Silvia Bächli présente "Poèmes sans prénoms 1999-2006", une exposition réunissant plus d’une centaine de dessins inédits. L’artiste Silvia Bächli profite de l’invitation du Mamco pour expérimenter de nouveaux modes d’accrochage, partie prenante du processus de création. Selon une disposition minutieuse et définitive, elle regroupe ses dessins en ensembles où chaque élément entre en dialogue avec les autres.

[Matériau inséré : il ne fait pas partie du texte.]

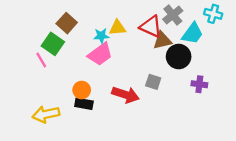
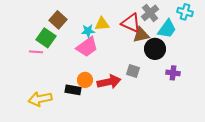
pink line: (41, 60) -> (36, 52), turned -56
orange circle: (82, 90) -> (85, 80), moved
red arrow: (125, 95) -> (109, 82), turned -30

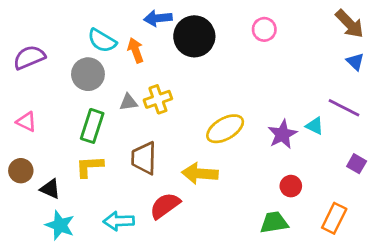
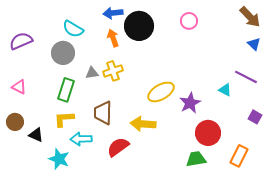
orange arrow: (136, 50) -> (113, 38), moved
purple star: (282, 134) -> (190, 103), moved
red circle: (291, 186) -> (208, 133), size x1.6
cyan arrow: (119, 221) -> (81, 139), moved
cyan star: (60, 225) -> (59, 159), moved

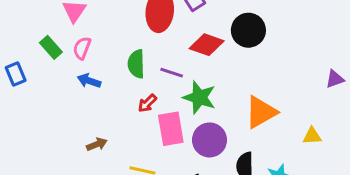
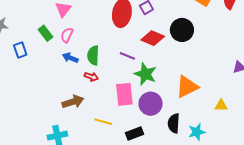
green semicircle: (136, 64) -> (93, 55), moved
red arrow: (147, 103) -> (91, 77), moved, turned -120
brown arrow: (97, 144) -> (73, 102), size x1.5

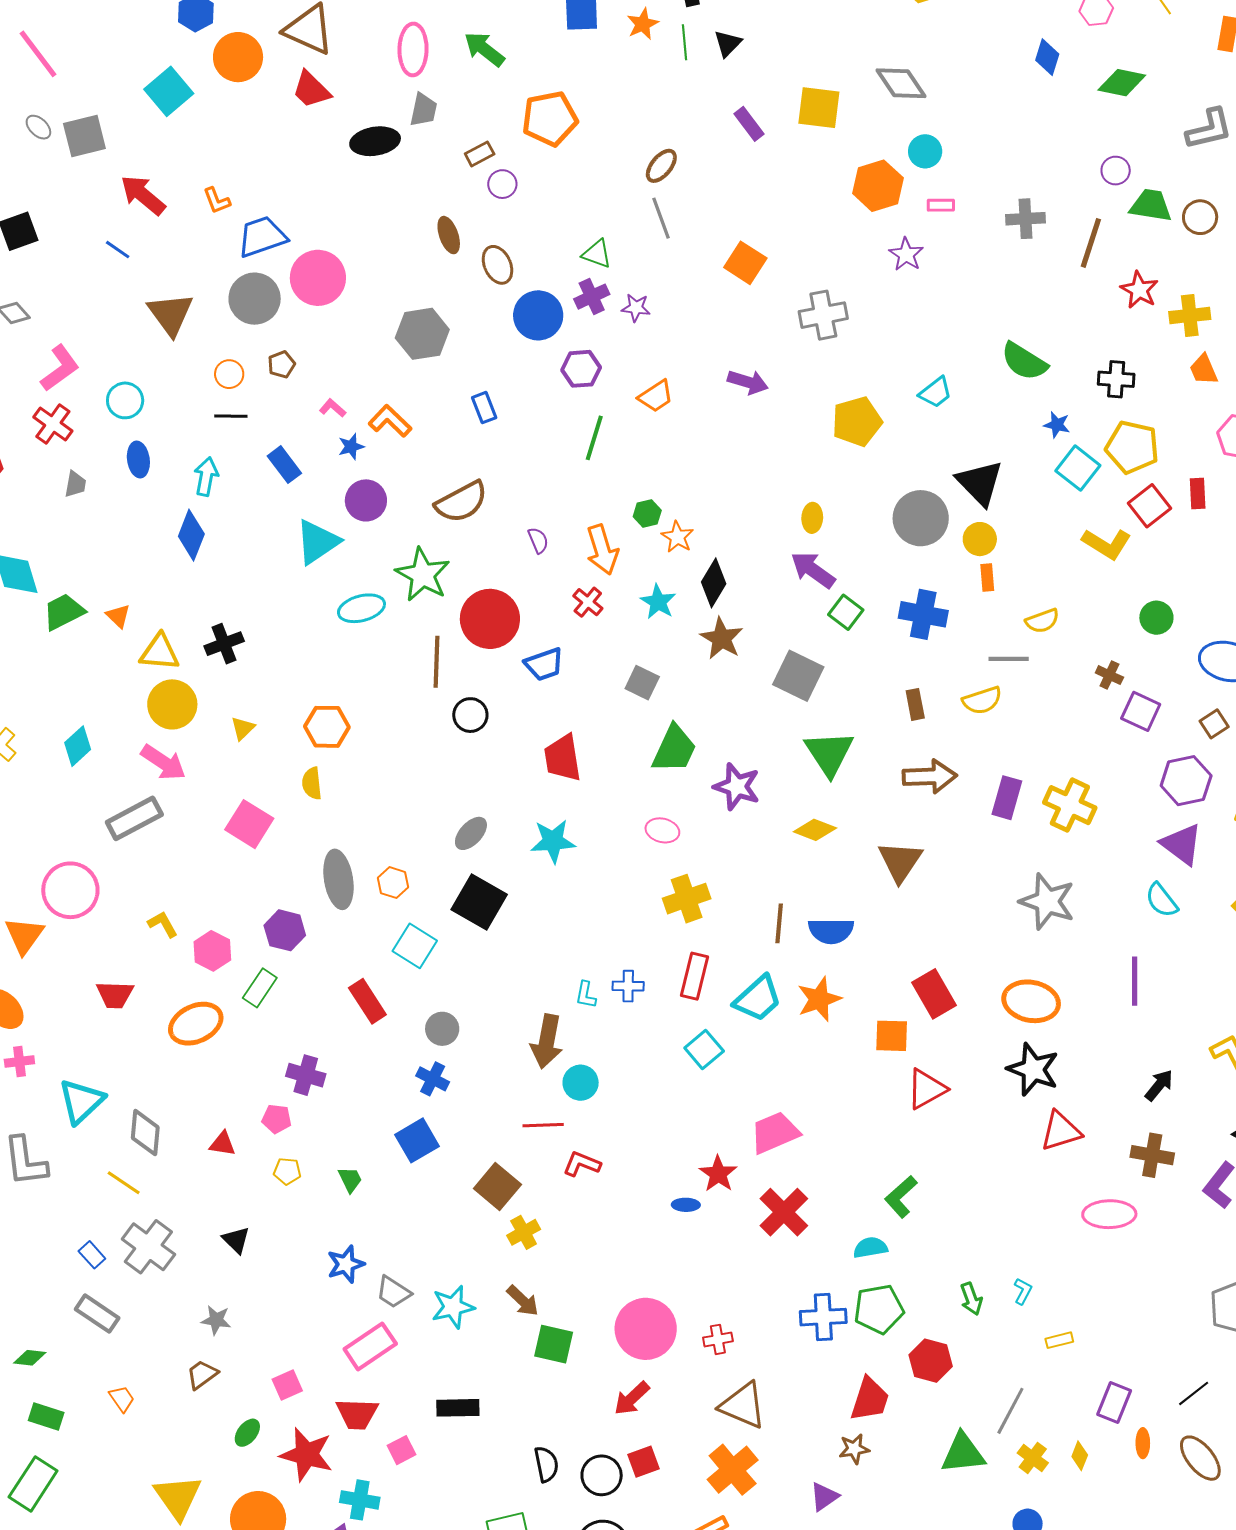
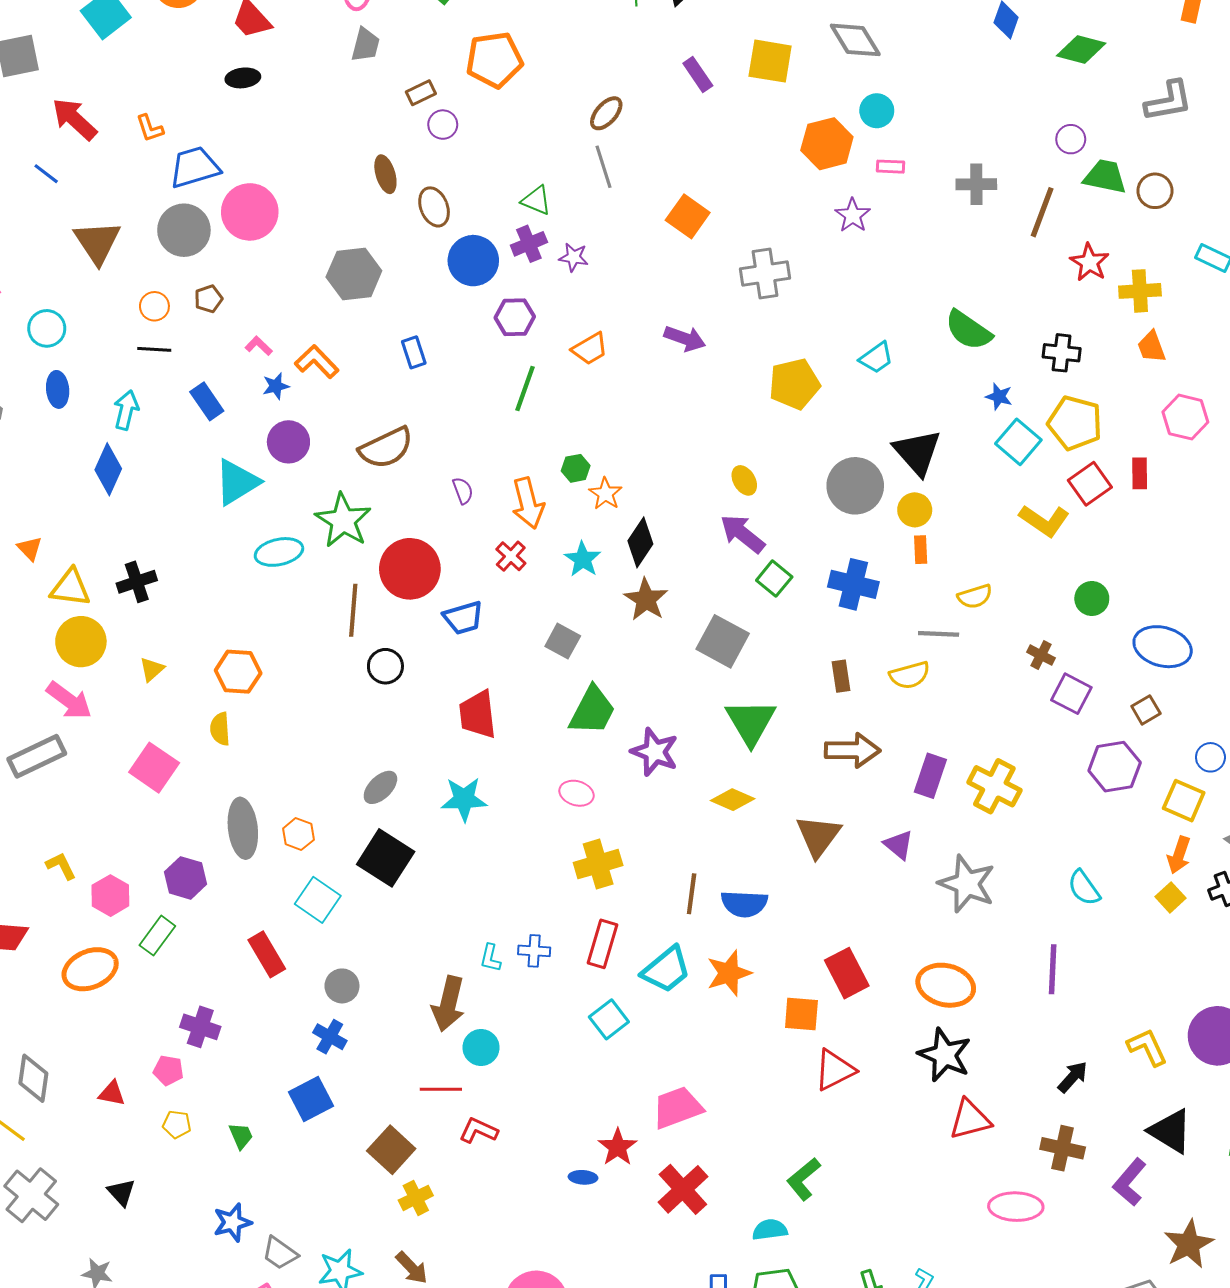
black ellipse: (375, 141) -> (243, 78), moved, size x0.7
yellow ellipse: (812, 518) -> (744, 480), turned -36
purple triangle: (1182, 844) -> (899, 845), moved, size x0.7

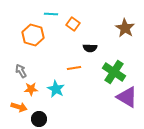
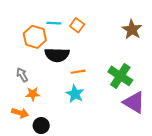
cyan line: (51, 14) -> (54, 23), moved
black semicircle: (90, 48) -> (57, 55), moved, size x1.6
cyan star: (56, 89) -> (75, 94), moved

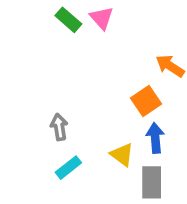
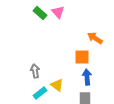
orange square: (146, 101) -> (82, 57), turned 35
yellow triangle: (122, 155) -> (57, 85), moved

Silvia Bächli emprunte le titre de son exposition à trois dessins réalisés par Sophie Taeuber-Arp en 1939 et destinés à illustrer le poème du même nom de Hans Arp. Ces dessins témoignent d’un changement important dans le travail de Sophie Taeuber-Arp. Le trait libre y est traité comme un thème en soi et comme un support autonome du mouvement. On peut en voir un écho dans le travail de Silvia Bächli et interpréter cette citation comme un hommage à une artiste qu’elle admire. Ce qui est moins évident, c’est la coïncidence (auto) biographique qui a retenu son attention : Sophie Taeuber-Arp avait entrepris ce travail dans sa cinquantième année, l’âge qu’elle a aujourd’hui. Cette observation, a priori anecdotique, en dit long sur son mode de fonctionnement. Car toute l’oeuvre de Silvia Bächli s’élabore à partir d’expériences personnelles, de moments qui semblent anodins mais auxquels elle sait donner une résonnance particulière. Ses dessins sont aussi des annotations, des souvenirs de sensations ou des fragments d’une mémoire en construction.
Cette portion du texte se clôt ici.